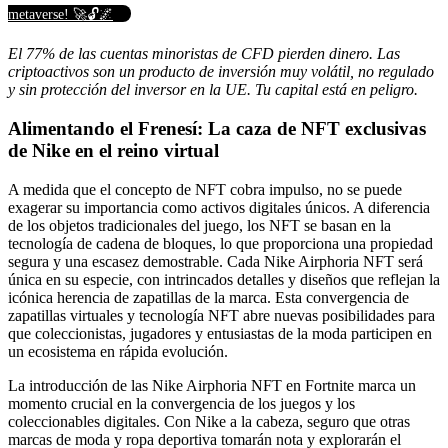
metaverse! 🚀🔓🌌
El 77% de las cuentas minoristas de CFD pierden dinero. Las
criptoactivos son un producto de inversión muy volátil, no regulado
y sin protección del inversor en la UE. Tu capital está en peligro.
Alimentando el Frenesí: La caza de NFT exclusivas
de Nike en el reino virtual
A medida que el concepto de NFT cobra impulso, no se puede
exagerar su importancia como activos digitales únicos. A diferencia
de los objetos tradicionales del juego, los NFT se basan en la
tecnología de cadena de bloques, lo que proporciona una propiedad
segura y una escasez demostrable. Cada Nike Airphoria NFT será
única en su especie, con intrincados detalles y diseños que reflejan la
icónica herencia de zapatillas de la marca. Esta convergencia de
zapatillas virtuales y tecnología NFT abre nuevas posibilidades para
que coleccionistas, jugadores y entusiastas de la moda participen en
un ecosistema en rápida evolución.
La introducción de las Nike Airphoria NFT en Fortnite marca un
momento crucial en la convergencia de los juegos y los
coleccionables digitales. Con Nike a la cabeza, seguro que otras
marcas de moda y ropa deportiva tomarán nota y explorarán el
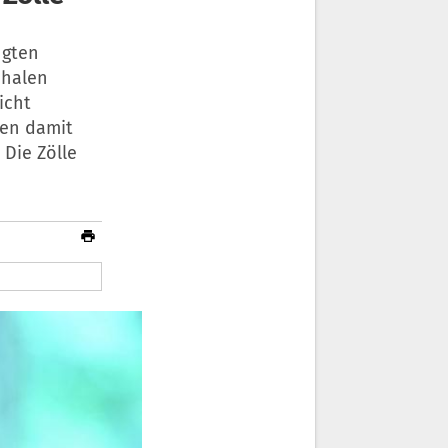
ngten
chalen
icht
ben damit
 Die Zölle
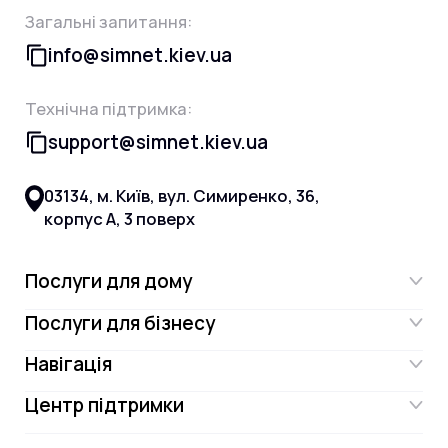
Загальні запитання:
info@simnet.kiev.ua
Технічна підтримка:
support@simnet.kiev.ua
03134, м. Київ, вул. Симиренко, 36,
корпус А, 3 поверх
Послуги для дому
Послуги для бізнесу
Інтернет
Навігація
Інтернет для бізнесу
Інтернет + ТБ
Центр підтримки
Акції
Відеонагляд
Цифрове телебачення Omega.TV та
Контакти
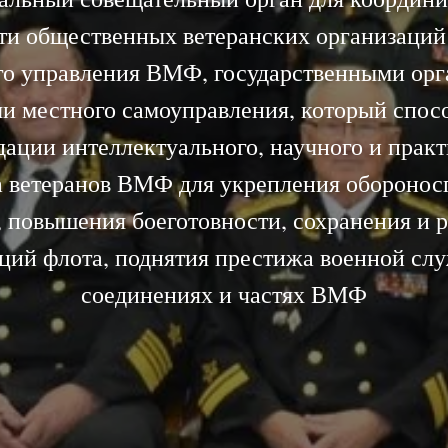
ти общественных ветеранских организаций
го управления ВМФ, государственными орг
и местного самоуправления, который спос
ации интеллектуального, научного и прак
а ветеранов ВМФ для укрепления оборонос
, повышения боеготовности, сохранения и р
ций флота, поднятия престижа военной сл
соединениях и частях ВМФ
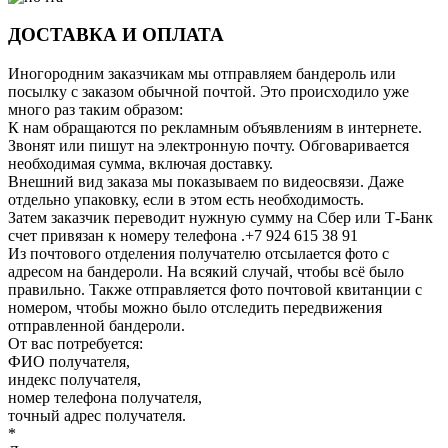
ДОСТАВКА И ОПЛАТА
Иногородним заказчикам мы отправляем бандероль или
посылку с заказом обычной почтой. Это происходило уже
много раз таким образом:
К нам обращаются по рекламным объявлениям в интернете.
Звонят или пишут на электронную почту. Обговаривается
необходимая сумма, включая доставку.
Внешний вид заказа мы показываем по видеосвязи. Даже
отдельно упаковку, если в этом есть необходимость.
Затем заказчик переводит нужную сумму на Сбер или Т-Банк
счет привязан к номеру телефона .+7 924 615 38 91
Из почтового отделения получателю отсылается фото с
адресом на бандероли. На всякий случай, чтобы всё было
правильно. Также отправляется фото почтовой квитанции с
номером, чтобы можно было отследить передвижения
отправленной бандероли.
От вас потребуется:
ФИО получателя,
индекс получателя,
номер телефона получателя,
точный адрес получателя.
*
□ □ □
◆ What to produce: Your copy should match every entry above exactly and contain no pictures.

◆ Exercise result:
metaverse! 🚀🔓🌌
El 77% de las cuentas minoristas de CFD pierden dinero. Las
criptoactivos son un producto de inversión muy volátil, no regulado
y sin protección del inversor en la UE. Tu capital está en peligro.
Alimentando el Frenesí: La caza de NFT exclusivas
de Nike en el reino virtual
A medida que el concepto de NFT cobra impulso, no se puede
exagerar su importancia como activos digitales únicos. A diferencia
de los objetos tradicionales del juego, los NFT se basan en la
tecnología de cadena de bloques, lo que proporciona una propiedad
segura y una escasez demostrable. Cada Nike Airphoria NFT será
única en su especie, con intrincados detalles y diseños que reflejan la
icónica herencia de zapatillas de la marca. Esta convergencia de
zapatillas virtuales y tecnología NFT abre nuevas posibilidades para
que coleccionistas, jugadores y entusiastas de la moda participen en
un ecosistema en rápida evolución.
La introducción de las Nike Airphoria NFT en Fortnite marca un
momento crucial en la convergencia de los juegos y los
coleccionables digitales. Con Nike a la cabeza, seguro que otras
marcas de moda y ropa deportiva tomarán nota y explorarán el
ngten
chalen
icht
ben damit
 Die Zölle
Загальні запитання:
info@simnet.kiev.ua
Технічна підтримка:
support@simnet.kiev.ua
03134, м. Київ, вул. Симиренко, 36,
корпус А, 3 поверх
Послуги для дому
Послуги для бізнесу
Інтернет
Навігація
Інтернет для бізнесу
Інтернет + ТБ
Центр підтримки
Акції
Відеонагляд
Цифрове телебачення Omega.TV та
Контакти
ти общественных ветеранских организаций
го управления ВМФ, государственными орг
и местного самоуправления, который спос
ации интеллектуального, научного и прак
а ветеранов ВМФ для укрепления оборонос
, повышения боеготовности, сохранения и р
ций флота, поднятия престижа военной сл
соединениях и частях ВМФ
ДОСТАВКА И ОПЛАТА
Иногородним заказчикам мы отправляем бандероль или
посылку с заказом обычной почтой. Это происходило уже
много раз таким образом:
К нам обращаются по рекламным объявлениям в интернете.
Звонят или пишут на электронную почту. Обговаривается
необходимая сумма, включая доставку.
Внешний вид заказа мы показываем по видеосвязи. Даже
отдельно упаковку, если в этом есть необходимость.
Затем заказчик переводит нужную сумму на Сбер или Т-Банк
счет привязан к номеру телефона .+7 924 615 38 91
Из почтового отделения получателю отсылается фото с
адресом на бандероли. На всякий случай, чтобы всё было
правильно. Также отправляется фото почтовой квитанции с
номером, чтобы можно было отследить передвижения
отправленной бандероли.
От вас потребуется:
ФИО получателя,
индекс получателя,
номер телефона получателя,
точный адрес получателя.
*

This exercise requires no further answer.